Why is my situationship so hard to get over?

My situationship ended things with me beginning of March. This was someone I had rekindled with after a year and a half, after things had gone bad between us. I was super clingy during the “relationship” and would always call him out when he’d say one thing, and act another way, but I guess he wanted to keep me around for selfish reasons. Anyways, the conclusion I came up with was that he never liked me, and was just attracted to me but hated everything else about me. He completely discarded me beginning of March after telling me he loved me, and wanted to start dating. He basically blamed the end of our “relationship” on the fact that I’m too much, and crazy. Fast forward to now after snooping a shit tone on Instagram; he’s been hanging out with this absolutely gorgeous girl that I had suspected he was seeing at the same time as me. I’ve convinced myself they’re dating and that’s the reason why he discarded me without any apology or sincerity towards how that discard would’ve made me feel.

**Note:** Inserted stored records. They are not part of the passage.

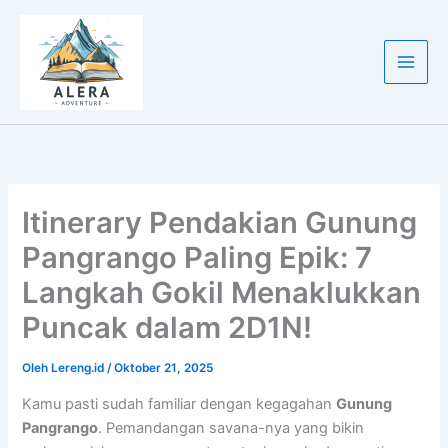
Lewati
ke
konten
Itinerary Pendakian Gunung
Pangrango Paling Epik: 7
Langkah Gokil Menaklukkan
Puncak dalam 2D1N!
Oleh
Lereng.id
/
Oktober 21, 2025
Kamu pasti sudah familiar dengan kegagahan
Gunung
Pangrango
. Pemandangan savana-nya yang bikin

When we first met, he was absolutely obsessed with me- it’s just heartbreaking to go through something like; thinking someone likes you one minute, then having them turn on you the next.

This whole thing has just completely devastated me. I feel like I’ll never be able to get over this because it’s all just made me feel so insecure; I have this narrative in my head that he basically dumped me because he found someone better. I’m blocked everywhere. I just don’t know how I can bounce back from something like this. Really don’t need anyone to tell me he wasn’t interested, and anything of the sorts; I’m well aware of that, just need some help with moving forward.

Any tips would really help, and any success stories from moving on from someone who really hurt them, would really help. ❤️

Why is my situationship so hard to get over?